Não adianta reclamar ou esperar que o crescimento da tecnologia não venha a afetar seu trabalho, empresa, vida. Isso já está acontecendo. Ficar na defensiva não é uma solução viável para lidar com a IA. O caminho para evitar a obsolescência passa por abraçar a IA, por tornar-se ‘à prova das mudanças de IA’. Vejamos como fazer isso na prática:
- Os profissionais (isto é, cada um de nós) precisam aprender a usar a IA e ‘fuçar’ é o melhor caminho. O ambiente está em transformação e estamos todos aprendendo em tempo real – o segredo é colocar a mão na massa. Você pode fazer um dos vários cursos disponíveis em plataformas como Coursera ou Udacity, juntar-se ou criar um grupo de estudo ou uma comunidade. Conheci e gostei dos programas do I2A2. Junte-se ao time dos fuçadores.
- As empresas devem desenvolver capacitações, aprimorar operações e repensar seus modelos de negócios com o uso da IA. Para isso, como um primeiro passo, podem oferecer programas de formação e especialmente tempo para seus funcionários experimentarem a IA, conhecerem modelos de negócios habilitados por IA, testarem ideias. Como um segundo passo, podem montar times e realizar innovation sprints para gerar novas soluções e mesmo negócios. Todos esses processos devem ser estruturados, ter recursos alocados, métricas de desempenho e inputs de gente de fora da organização (oxigenar é preciso).
- Os países enfrentam o duplo desafio de disseminar o uso da IA nas suas economias e, simultânea e idealmente, criar vantagem em tecnologias relevantes. Isso passa, primeiro, por programas público-privados, em escala, que incluam formação de pessoas, extensão industrial, disponibilização de base de dados públicas (ativos públicos) para uso por empreendedores e empresas, criação de ambientes regulatórios que permitam o teste de tecnologias e a aprendizagem institucional, financiamento e apoio a projetos inovadores que usem IA. Segundo, por investimentos em pesquisa e desenvolvimento – não chegamos ao fim da história da IA, novos conceitos e métodos serão necessários e novas oportunidades emergirão. Esses desafios são distintos, e as condições de cada país também. Estratégia e coordenação são elementos chave sem os quais não há possibilidade de sucesso. Deixo para os interessados o exemplo da estratégia americana de pesquisa e desenvolvimento de IA.

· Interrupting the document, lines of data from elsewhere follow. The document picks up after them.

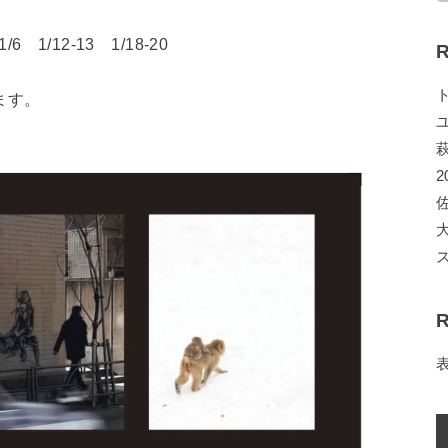
6 1/12-13 1/18-20
R
ます。
2
R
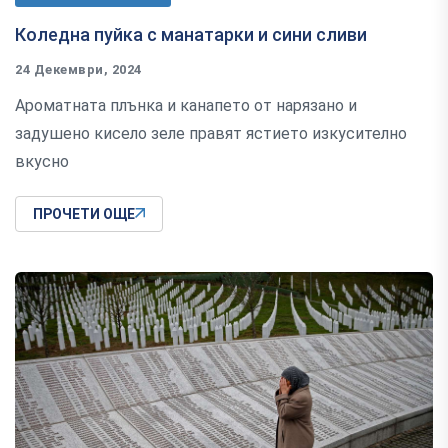
Коледна пуйка с манатарки и сини сливи
24 Декември, 2024
Ароматната плънка и канапето от нарязано и
задушено кисело зеле правят ястието изкусително
вкусно
ПРОЧЕТИ ОЩЕ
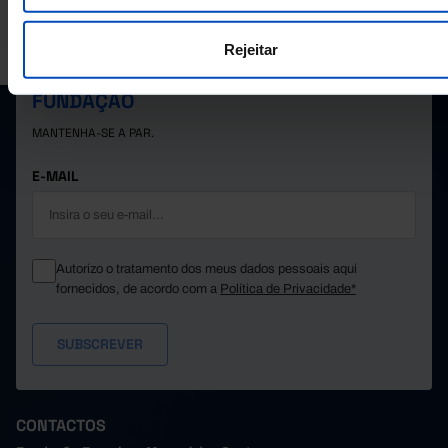
A PORDATA É UM PROJETO DA FUNDAÇÃO FRANCISCO MANUEL DOS
SANTOS.
Rejeitar
SUBSCREVER A NEWSLETTER DA
FUNDAÇÃO
MANTENHA-SE A PAR.
E-MAIL
Autorizo o tratamento dos meus dados pessoais aqui
fornecidos, de acordo com a
Política de Privacidade*
CONTACTOS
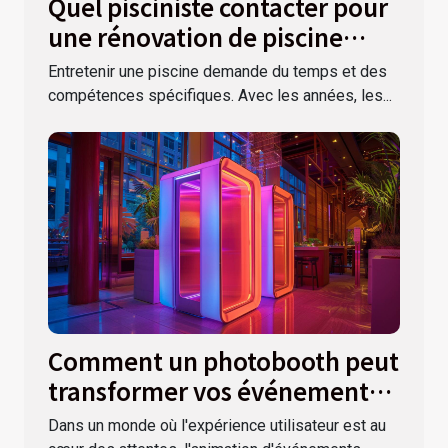
Quel pisciniste contacter pour
une rénovation de piscine
dans le Var ?
Entretenir une piscine demande du temps et des
compétences spécifiques. Avec les années, les...
Comment un photobooth peut
transformer vos événements
spéciaux
Dans un monde où l'expérience utilisateur est au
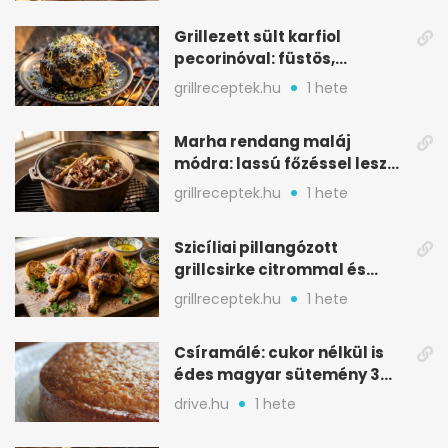
Grillezett sült karfiol
pecorinóval: füstös,
karamellizált nyári kedvenc
grillreceptek.hu
1 hete
Marha rendang maláj
módra: lassú főzéssel lesz
igazán szaftos
grillreceptek.hu
1 hete
Szicíliai pillangózott
grillcsirke citrommal és
oregánóval
grillreceptek.hu
1 hete
Csíramálé: cukor nélkül is
édes magyar sütemény 3
alapanyagból
drive.hu
1 hete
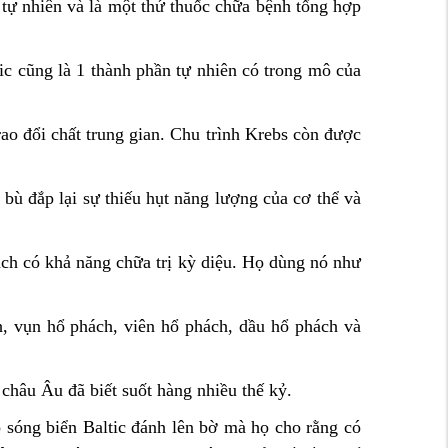
 tự nhiên và là một thứ thuốc chữa bệnh tổng hợp
ic cũng là 1 thành phần tự nhiên có trong mô của
rao đổi chất trung gian. Chu trình Krebs còn được
 bù đắp lại sự thiếu hụt năng lượng của cơ thể và
hách có khả năng chữa trị kỳ diệu. Họ dùng nó như
, vụn hổ phách, viên hổ phách, dầu hổ phách và
châu Âu đã biết suốt hàng nhiều thế kỷ.
 sóng biển Baltic đánh lên bờ mà họ cho rằng có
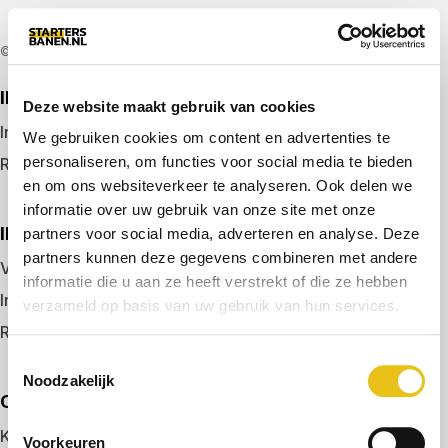
© 2026 door startersbanen.nl
IK ZOEK EEN BAAN
Deze website maakt gebruik van cookies
Inloggen
We gebruiken cookies om content en advertenties te
personaliseren, om functies voor social media te bieden
Registreren
en om ons websiteverkeer te analyseren. Ook delen we
informatie over uw gebruik van onze site met onze
IK BEN WERKGEVER
partners voor social media, adverteren en analyse. Deze
partners kunnen deze gegevens combineren met andere
Vacature plaatsen
informatie die u aan ze heeft verstrekt of die ze hebben
Inloggen
verzameld op basis van uw gebruik van hun services.
Registreren
Toestemmingsselectie
Noodzakelijk
OVER ONS
Kennismaken met MELON
Voorkeuren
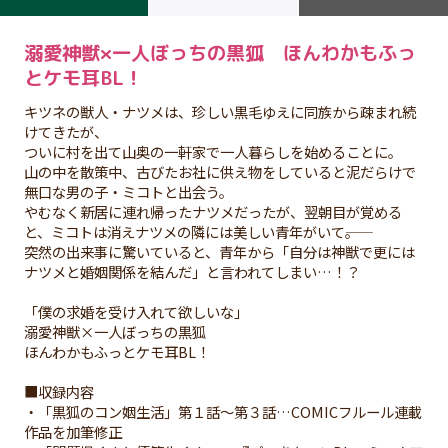
溺愛神獣×一人ぼっちの黒狐 ほんわかもふっ
とケモ耳BL！
キツネの獣人・ナツメは、珍しい黒毛ゆえに同族から疎まれ続
けてきたが、
ついに村を出て山奥の一軒家で一人暮らしを始めることに。
山の中を散策中、古びたお社に供え物をしていると泥だらけで
無口な男の子・ミコトと出会う。
やむなく新居に連れ帰ったナツメだったが、翌朝目が覚める
と、ミコトは消えナツメの隣には美しい青年がいて――。
突然の出来事に驚いていると、青年から「自分は神獣で更には
ナツメと婚姻関係を結んだ」と言われてしまい…！？
「僕の求婚を受け入れて欲しいな」
溺愛神獣×一人ぼっちの黒狐
ほんわかもふっとケモ耳BL！
■収録内容
・「黒狐のコン姻生活」第１話～第３話…COMICフルール連載
作品を加筆修正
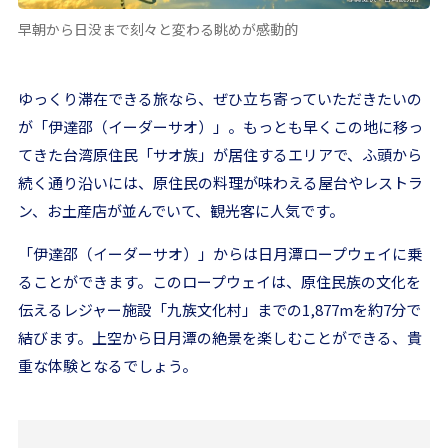
早朝から日没まで刻々と変わる眺めが感動的
ゆっくり滞在できる旅なら、ぜひ立ち寄っていただきたいの
が「伊達邵（イーダーサオ）」。もっとも早くこの地に移っ
てきた台湾原住民「サオ族」が居住するエリアで、ふ頭から
続く通り沿いには、原住民の料理が味わえる屋台やレストラ
ン、お土産店が並んでいて、観光客に人気です。
「伊達邵（イーダーサオ）」からは日月潭ロープウェイに乗
ることができます。このロープウェイは、原住民族の文化を
伝えるレジャー施設「九族文化村」までの1,877mを約7分で
結びます。上空から日月潭の絶景を楽しむことができる、貴
重な体験となるでしょう。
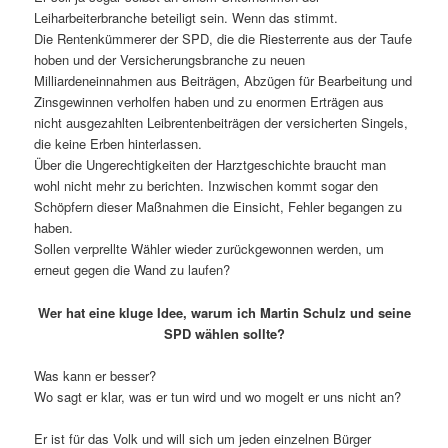
Leiharbeiterbranche beteiligt sein. Wenn das stimmt.
Die Rentenkümmerer der SPD, die die Riesterrente aus der Taufe
hoben und der Versicherungsbranche zu neuen
Milliardeneinnahmen aus Beiträgen, Abzügen für Bearbeitung und
Zinsgewinnen verholfen haben und zu enormen Erträgen aus
nicht ausgezahlten Leibrentenbeiträgen der versicherten Singels,
die keine Erben hinterlassen.
Über die Ungerechtigkeiten der Harztgeschichte braucht man
wohl nicht mehr zu berichten. Inzwischen kommt sogar den
Schöpfern dieser Maßnahmen die Einsicht, Fehler begangen zu
haben.
Sollen verprellte Wähler wieder zurückgewonnen werden, um
erneut gegen die Wand zu laufen?
Wer hat eine kluge Idee, warum ich Martin Schulz und seine
SPD wählen sollte?
Was kann er besser?
Wo sagt er klar, was er tun wird und wo mogelt er uns nicht an?
Er ist für das Volk und will sich um jeden einzelnen Bürger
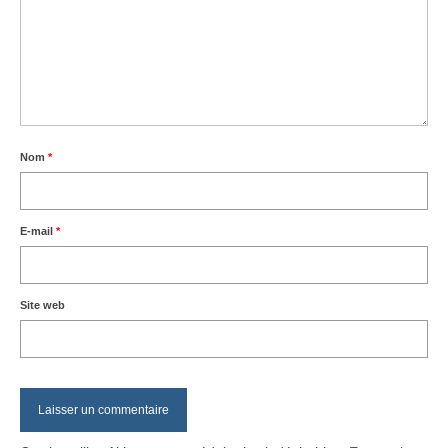
Nom
*
E-mail
*
Site web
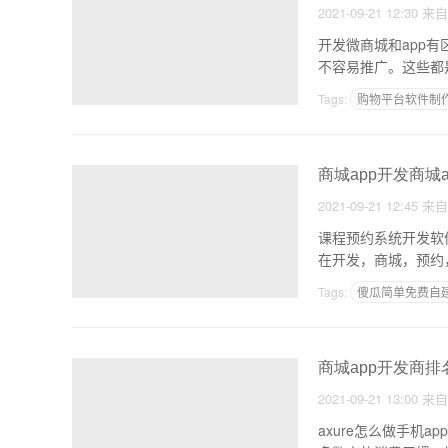
2021-09-21 12:30
来
开发微商城和app有
不容易推广。这些都
Tags:
购物平台软件制
为什么要开发小程序不
商城app开发商城
2021-09-21 12:45
来
课程预约系统开发软件
Tags:
傻瓜简单免费自建
一款APP制作上线多久
商城app开发商排
2021-09-21 13:00
来
axure怎么做手机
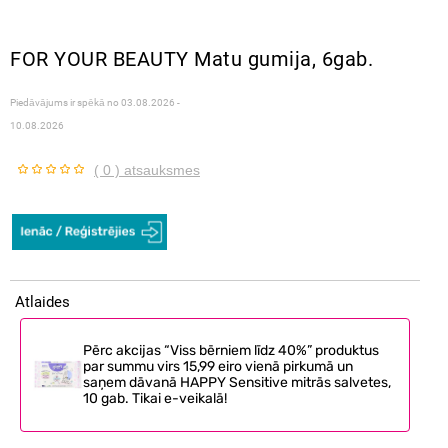
FOR YOUR BEAUTY Matu gumija, 6gab.
Piedāvājums ir spēkā no
03.08.2026 -
10.08.2026
( 0 ) atsauksmes
Atlaides
Pērc akcijas “Viss bērniem līdz 40%” produktus
par summu virs 15,99 eiro vienā pirkumā un
saņem dāvanā HAPPY Sensitive mitrās salvetes,
10 gab. Tikai e-veikalā!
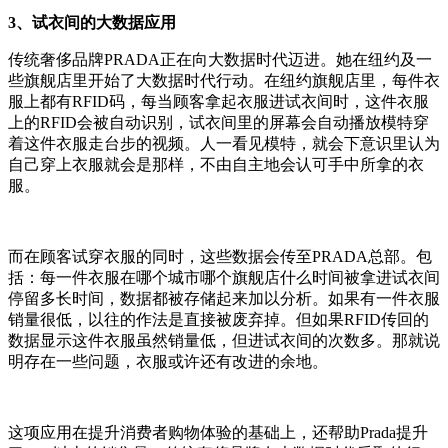
3、试衣间的大数据应用
传统奢侈品牌PRADA正在向大数据时代迈进。她在纽约及一
些旗舰店里开始了大数据时代行动。在纽约旗舰店里，每件衣
服上都有RFID码，每当顾客拿起衣服进试衣间时，这件衣服
上的RFID会被自动识别，试衣间里的屏幕会自动播放模特穿
着这件衣服走台步的视频。人一看见模特，就会下意识里认为
自己穿上衣服就会是那样，不由自主地会认可手中所拿的衣
服。
而在顾客试穿衣服的同时，这些数据会传至PRADA总部。包
括：每一件衣服在哪个城市哪个旗舰店什么时间被拿进试衣间
停留多长时间，数据都被存储起来加以分析。如果有一件衣服
销量很低，以往的作法是直接被废弃掉。但如果RFID传回的
数据显示这件衣服虽然销量低，但进试衣间的次数多。那就说
明存在一些问题，衣服或许还有改进的余地。
这项应用在提升消费者购物体验的基础上，还帮助Prada提升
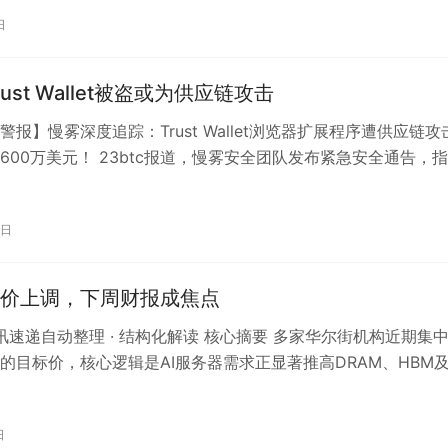
日
ust Wallet被盗或为供应链攻击
警报】慢雾深度追踪：Trust Wallet浏览器扩展程序遭供应链攻
600万美元！ 23btc报道，慢雾安全团队发布紧急安全通告，
e…
6日
价上调，下周财报成焦点
 资讯速递自动整理 · 结构化解读 核心摘要 多家华尔街机构近期集
的目标价，核心逻辑是AI服务器需求正显著推高DRAM、HBM
存储芯片的供需紧张…
日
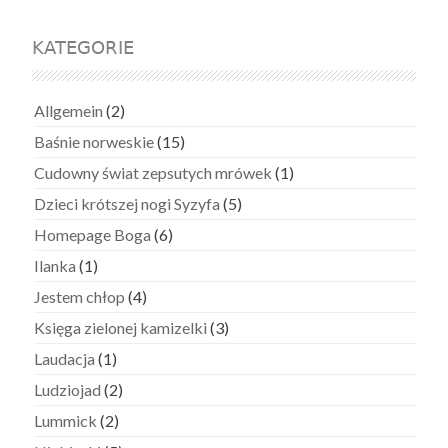
KATEGORIE
Allgemein
(2)
Baśnie norweskie
(15)
Cudowny świat zepsutych mrówek
(1)
Dzieci krótszej nogi Syzyfa
(5)
Homepage Boga
(6)
Ilanka
(1)
Jestem chłop
(4)
Księga zielonej kamizelki
(3)
Laudacja
(1)
Ludziojad
(2)
Lummick
(2)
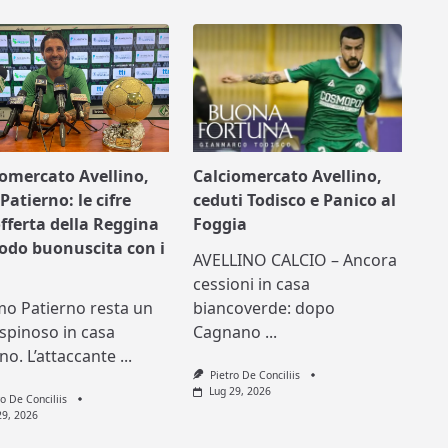
iomercato Avellino,
Calciomercato Avellino,
Patierno: le cifre
ceduti Todisco e Panico al
offerta della Reggina
Foggia
nodo buonuscita con i
AVELLINO CALCIO – Ancora
cessioni in casa
mo Patierno resta un
biancoverde: dopo
spinoso in casa
Cagnano
...
ino. L’attaccante
...
Pietro De Conciliis
Lug 29, 2026
ro De Conciliis
29, 2026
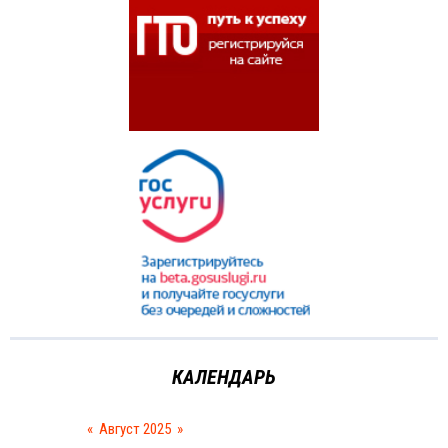
КАЛЕНДАРЬ
«
Август 2025
»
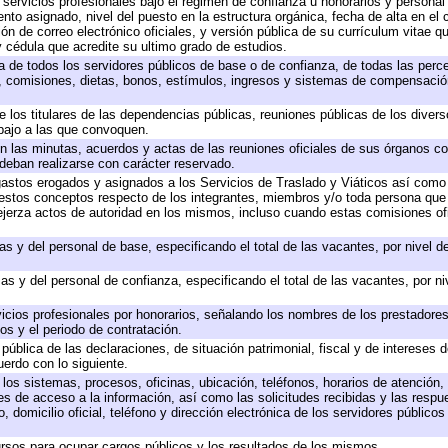
 servicios profesionales bajo el régimen de confianza u honorarios y personal d
o asignado, nivel del puesto en la estructura orgánica, fecha de alta en el c
ión de correo electrónico oficiales, y versión pública de su currículum vitae q
 y cédula que acredite su ultimo grado de estudios.
ta de todos los servidores públicos de base o de confianza, de todas las perc
s, comisiones, dietas, bonos, estímulos, ingresos y sistemas de compensación
e los titulares de las dependencias públicas, reuniones públicas de los diver
bajo a las que convoquen.
 en las minutas, acuerdos y actas de las reuniones oficiales de sus órganos co
deban realizarse con carácter reservado.
 gastos erogados y asignados a los Servicios de Traslado y Viáticos así com
 a estos conceptos respecto de los integrantes, miembros y/o toda persona q
ejerza actos de autoridad en los mismos, incluso cuando estas comisiones ofi
as y del personal de base, especificando el total de las vacantes, por nivel 
as y del personal de confianza, especificando el total de las vacantes, por n
icios profesionales por honorarios, señalando los nombres de los prestadores 
os y el periodo de contratación.
 pública de las declaraciones, de situación patrimonial, fiscal y de intereses d
uerdo con lo siguiente.
 los sistemas, procesos, oficinas, ubicación, teléfonos, horarios de atención,
es de acceso a la información, así como las solicitudes recibidas y las respu
 domicilio oficial, teléfono y dirección electrónica de los servidores público
rsos para ocupar cargos públicos y los resultados de los mismos.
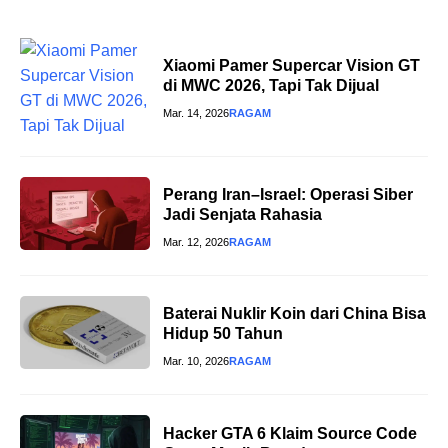
Xiaomi Pamer Supercar Vision GT
di MWC 2026, Tapi Tak Dijual
Mar. 14, 2026
RAGAM
Perang Iran–Israel: Operasi Siber
Jadi Senjata Rahasia
Mar. 12, 2026
RAGAM
Baterai Nuklir Koin dari China Bisa
Hidup 50 Tahun
Mar. 10, 2026
RAGAM
Hacker GTA 6 Klaim Source Code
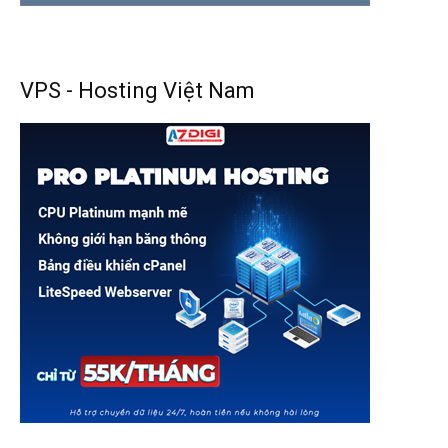
VPS - Hosting Việt Nam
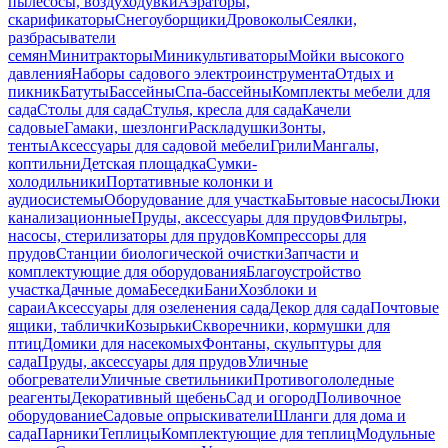
пылесосы, воздуходувки
Аэраторы,
скарификаторы
Снегоуборщики
Дровоколы
Сеялки,
разбрасыватели
семян
Минитракторы
Миникультиваторы
Мойки высокого
давления
Наборы садового электроинструмента
Отдых и
пикник
Батуты
Бассейны
Спа-бассейны
Комплекты мебели для
сада
Столы для сада
Стулья, кресла для сада
Качели
садовые
Гамаки, шезлонги
Раскладушки
Зонты,
тенты
Аксессуары для садовой мебели
Грили
Мангалы,
коптильни
Детская площадка
Сумки-
холодильники
Портативные колонки и
аудиосистемы
Оборудование для участка
Бытовые насосы
Люки
канализационные
Пруды, аксессуары для прудов
Фильтры,
насосы, стерилизаторы для прудов
Компрессоры для
прудов
Станции биологической очистки
Запчасти и
комплектующие для оборудования
Благоустройство
участка
Дачные дома
Беседки
Бани
Хозблоки и
сараи
Аксессуары для озеленения сада
Декор для сада
Почтовые
ящики, таблички
Козырьки
Скворечники, кормушки для
птиц
Домики для насекомых
Фонтаны, скульптуры для
сада
Пруды, аксессуары для прудов
Уличные
обогреватели
Уличные светильники
Противогололедные
реагенты
Декоративный щебень
Сад и огород
Поливочное
оборудование
Садовые опрыскиватели
Шланги для дома и
сада
Парники
Теплицы
Комплектующие для теплиц
Модульные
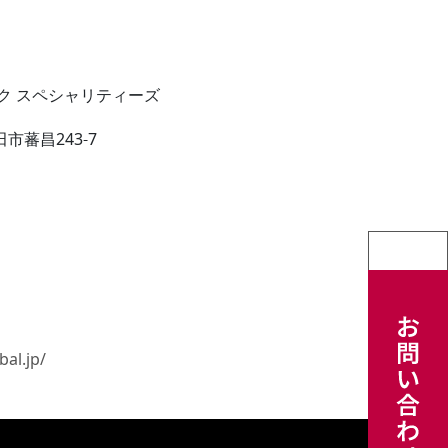
ク スペシャリティーズ
市蕃昌243-7
bal.jp/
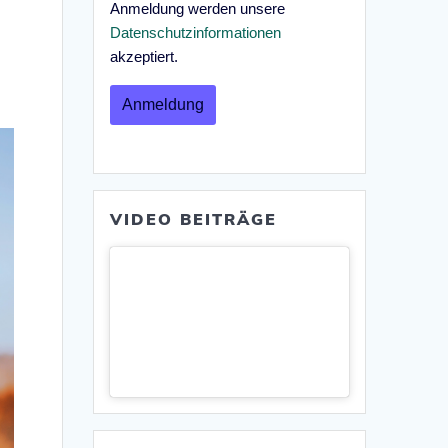
Anmeldung werden unsere
Datenschutzinformationen
akzeptiert.
VIDEO BEITRÄGE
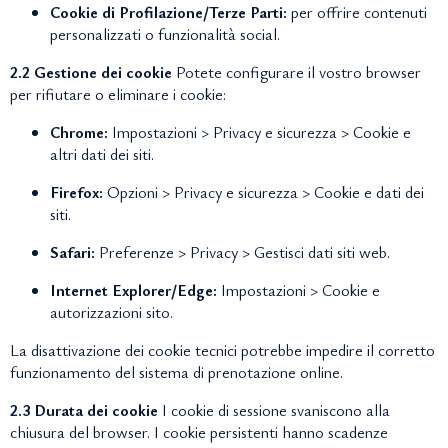
Cookie di Profilazione/Terze Parti:
per offrire contenuti
personalizzati o funzionalità social.
2.2 Gestione dei cookie
Potete configurare il vostro browser
per rifiutare o eliminare i cookie:
Chrome:
Impostazioni > Privacy e sicurezza > Cookie e
altri dati dei siti.
Firefox:
Opzioni > Privacy e sicurezza > Cookie e dati dei
siti.
Safari:
Preferenze > Privacy > Gestisci dati siti web.
Internet Explorer/Edge:
Impostazioni > Cookie e
autorizzazioni sito.
La disattivazione dei cookie tecnici potrebbe impedire il corretto
funzionamento del sistema di prenotazione online.
2.3 Durata dei cookie
I cookie di sessione svaniscono alla
chiusura del browser. I cookie persistenti hanno scadenze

Que venha o futuro. E não esqueça: ficar parado não é uma boa opção. O futuro vem rápido. Boa jornada a todos.
[1] A base da pesquisa do WEF pode ser extrapolada para um conjunto de 673 milhões de postos de trabalho e as estimativas apresentadas se referem a esse conjunto. O número total de postos de trabalho (formais e informais) no mundo é estimado em 3.283 milhões.
Roberto Alvarez é doutor em Engenharia, investidor em startups no Brasil e exterior, e Diretor Executivo da GFCC (Global Federation of Competitiveness Councils), organização global sediada em Washington.